Exporters dispute claims that delays in changes to the Emissions Trading Scheme (ETS) will damage New Zealand's green reputation and hold up developments in clean technology.
Businesses in the ETS were to face higher costs from next year but most sectors will now continue to pay half the cost of their emissions.
The Government says it will hold off on making farmers accountable for the greenhouse gas emissions from their properties until at least 2015.
Export NZ executive director Catherine Beard says firms will continue to invest in research into green technology and any breakthroughs will do more to reduce global emissions than imposing a carbon tax on farmers.
"There is a big investment going on around the world into clean technology and there's nothing to stop New Zealand companies already investing in looking for those sorts of solutions."
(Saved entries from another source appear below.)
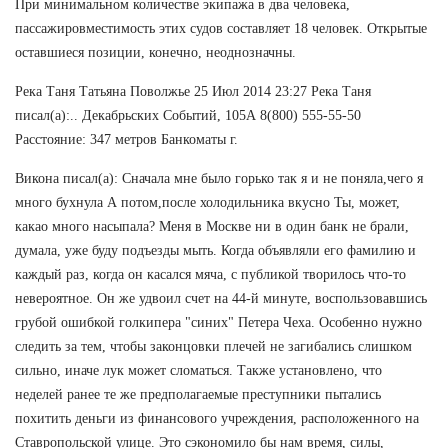
При минимальном количестве экипажа в два человека,
пассажировместимость этих судов составляет 18 человек. Открытые
оставшиеся позиции, конечно, неоднозначны.
Река Таня Татьяна Поволжье 25 Июл 2014 23:27 Река Таня
писал(а):.. Декабрьских Событий, 105А 8(800) 555-55-50
Расстояние: 347 метров Банкоматы г.
Викона писал(а): Сначала мне было горько так я и не поняла,чего я
много бухнула А потом,после холодильника вкусно Ты, может,
какао много насыпала? Меня в Москве ни в один банк не брали,
думала, уже буду подъезды мыть. Когда объявляли его фамилию и
каждый раз, когда он касался мяча, с публикой творилось что-то
невероятное. Он же удвоил счет на 44-й минуте, воспользовавшись
грубой ошибкой голкипера "синих" Петера Чеха. Особенно нужно
следить за тем, чтобы законцовки плечей не загибались слишком
сильно, иначе лук может сломаться. Также установлено, что
неделей ранее те же предполагаемые преступники пытались
похитить деньги из финансового учреждения, расположенного на
Ставропольской улице. Это сэкономило бы нам время, силы,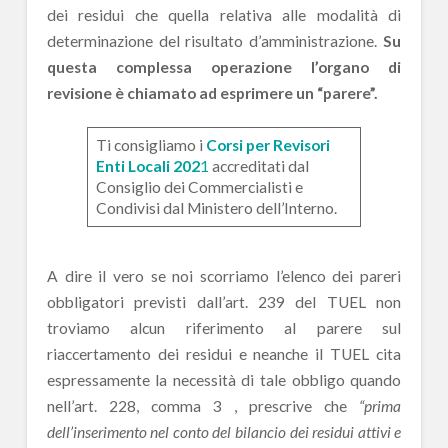
dei residui che quella relativa alle modalità di
determinazione del risultato d’amministrazione.
Su
questa complessa operazione l’organo di
revisione è chiamato ad esprimere un “parere”.
Ti consigliamo i
Corsi per Revisori
Enti Locali 202
1
accreditati dal
Consiglio dei Commercialisti e
Condivisi dal Ministero dell’Interno.
A dire il vero se noi scorriamo l’elenco dei pareri
obbligatori previsti dall’art. 239 del TUEL non
troviamo alcun riferimento al parere sul
riaccertamento dei residui e neanche il TUEL cita
espressamente la necessità di tale obbligo quando
nell’art. 228, comma 3 , prescrive che
“prima
dell’inserimento nel conto del bilancio dei residui attivi e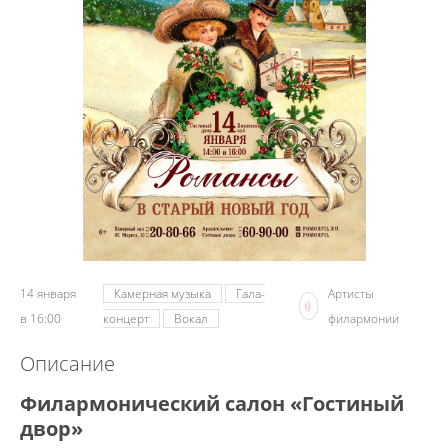
14 января
Камерная музыка
Гала-
Артисты
в 16:00
концерт
Вокал
филармонии
Описание
Филармонический салон «Гостиный
двор»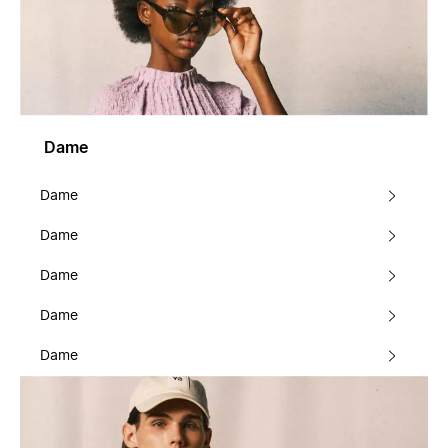
Dame
Dame
Dame
Dame
Dame
Dame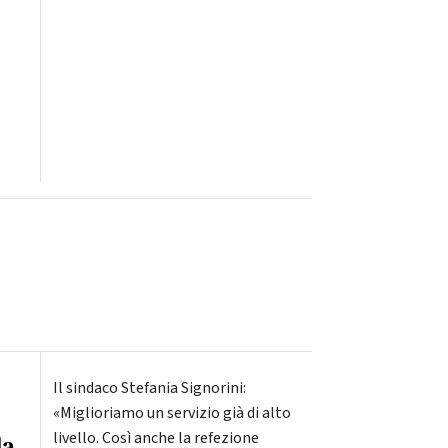
Il sindaco Stefania Signorini:
«Miglioriamo un servizio già di alto
livello. Così anche la refezione
la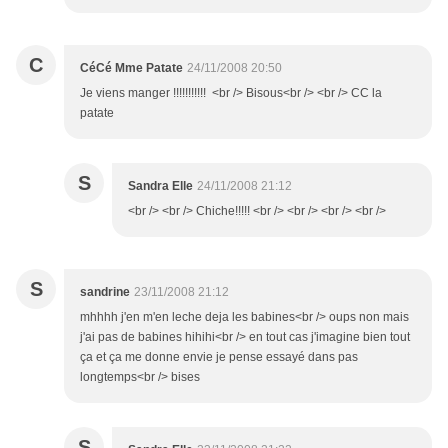
C
CéCé Mme Patate
24/11/2008 20:50
Je viens manger !!!!!!!!!!! <br /> Bisous<br /> <br /> CC la
patate
S
Sandra Elle
24/11/2008 21:12
<br /> <br /> Chiche!!!!! <br /> <br /> <br /> <br />
S
sandrine
23/11/2008 21:12
mhhhh j'en m'en leche deja les babines<br /> oups non mais
j'ai pas de babines hihihi<br /> en tout cas j'imagine bien tout
ça et ça me donne envie je pense essayé dans pas
longtemps<br /> bises
S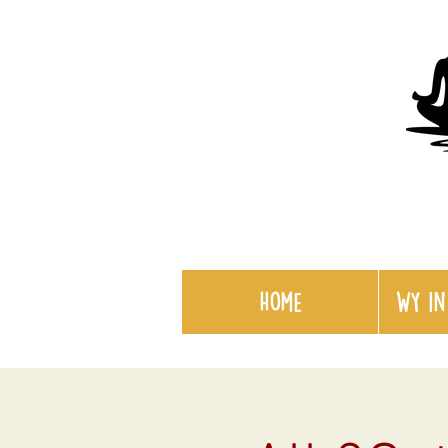
Home
WY in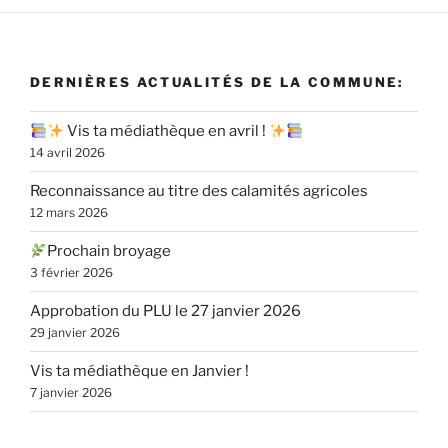
DERNIÈRES ACTUALITÉS DE LA COMMUNE:
Vis ta médiathèque en avril !
14 avril 2026
Reconnaissance au titre des calamités agricoles
12 mars 2026
Prochain broyage
3 février 2026
Approbation du PLU le 27 janvier 2026
29 janvier 2026
Vis ta médiathèque en Janvier !
7 janvier 2026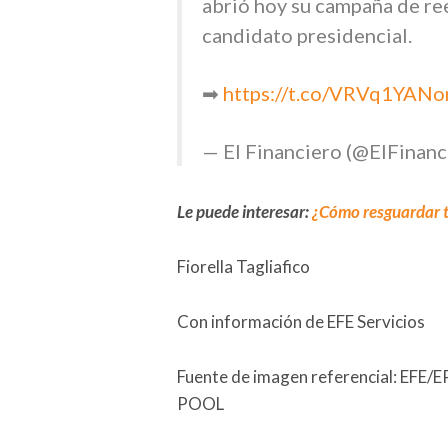
abrió hoy su campaña de re
candidato presidencial.
➡
https://t.co/VRVq1YANo
— El Financiero (@ElFinan
Le puede interesar:
¿Cómo resguardar tu
Fiorella Tagliafico
Con información de EFE Servicios
Fuente de imagen referencial: 
POOL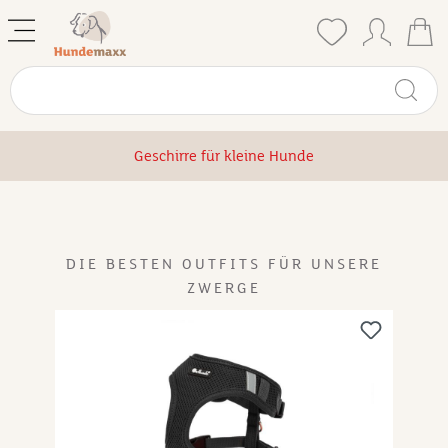
Geschirre für kleine Hunde
DIE BESTEN OUTFITS FÜR UNSERE
ZWERGE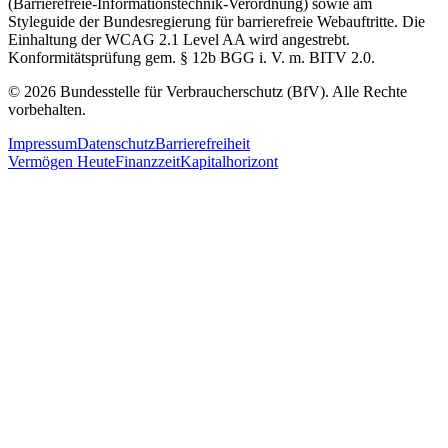
(Barrierefreie-Informationstechnik-Verordnung) sowie am
Styleguide der Bundesregierung für barrierefreie Webauftritte. Die
Einhaltung der WCAG 2.1 Level AA wird angestrebt.
Konformitätsprüfung gem. § 12b BGG i. V. m. BITV 2.0.
© 2026 Bundesstelle für Verbraucherschutz (BfV). Alle Rechte
vorbehalten.
Impressum
Datenschutz
Barrierefreiheit
Vermögen Heute
Finanzzeit
Kapitalhorizont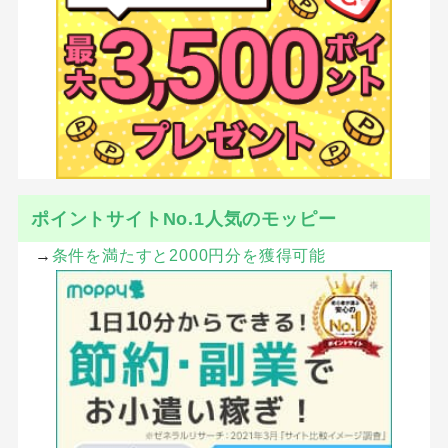
ポイントサイトNo.1人気のモッピー
→
条件を満たすと2000円分を獲得可能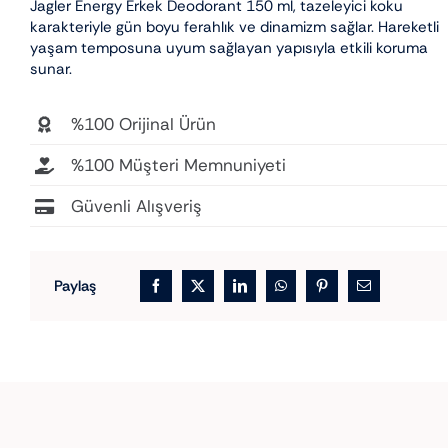
Jagler Energy Erkek Deodorant 150 ml, tazeleyici koku
karakteriyle gün boyu ferahlık ve dinamizm sağlar. Hareketli
yaşam temposuna uyum sağlayan yapısıyla etkili koruma
sunar.
%100 Orijinal Ürün
%100 Müşteri Memnuniyeti
Güvenli Alışveriş
Paylaş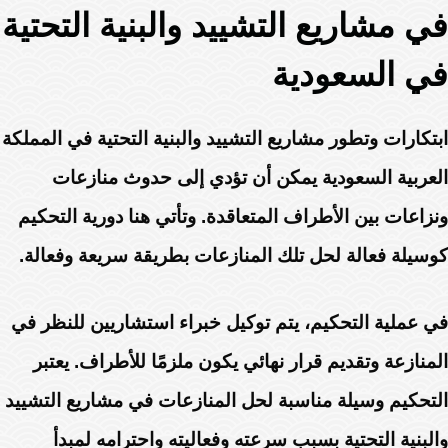
في مشاريع التشييد والبنية التحتية
في السعودية
ابتكارات وتطور مشاريع التشييد والبنية التحتية في المملكة
العربية السعودية يمكن أن تؤدي إلى حدوث منازعات
ونزاعات بين الأطراف المتعاقدة. وتأتي هنا دورية التحكيم
كوسيلة فعالة لحل تلك المنازعات بطريقة سريعة وفعالة.
في عملية التحكيم، يتم توكيل خبراء استشاريين للنظر في
المنازعة وتقديم قرار نهائي يكون ملزمًا للأطراف. يعتبر
التحكيم وسيلة مناسبة لحل المنازعات في مشاريع التشييد
والبنية التحتية بسبب سرعته وفعاليته واحترامه لمبدأ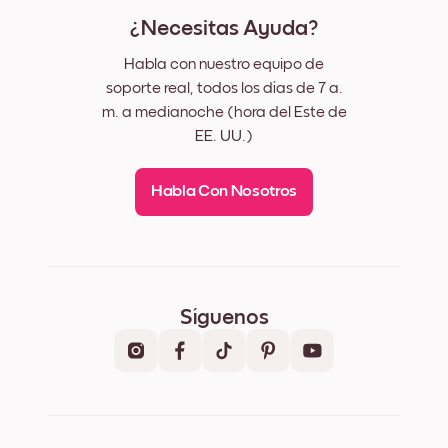
¿Necesitas Ayuda?
Habla con nuestro equipo de
soporte real, todos los días de 7 a.
m. a medianoche (hora del Este de
EE. UU.)
Habla Con Nosotros
Síguenos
Ms Beard says continuing a one-for-two obligation and maintaining the $25/tonne fixed price of carbon gives exporters comfort that they will remain internationally competitive.
It is important to exporters that New Zealand does not move ahead of other countries on carbon pricing, she says.
"They have to be competitive in global markets. It is very important to our competitiveness that we don't move ahead of other countries (in terms of cost). Outside the European Union, there are no other comprehensive trading schemes."
Prime Minister John Key says the Government will wait for other countries to follow suit before introducing agriculture into the ETS.
Climate Change Minister Tim Groser told Morning Report on Tuesday there is no point in New Zealand leading the way if other countries such as the United States and China are doing nothing.
He rejected claims agriculture is being subsidised and said New Zealand is the most carbon efficient major farming country in the world.
But an Economist Cath Wallace of ECO said that not making farmers pay for their emissions is deeply inefficient, unfair and New Zealand has to pull its weight.
Ms Wallace says the scheme is being significantly weakened at a time when the science is calling for urgent action.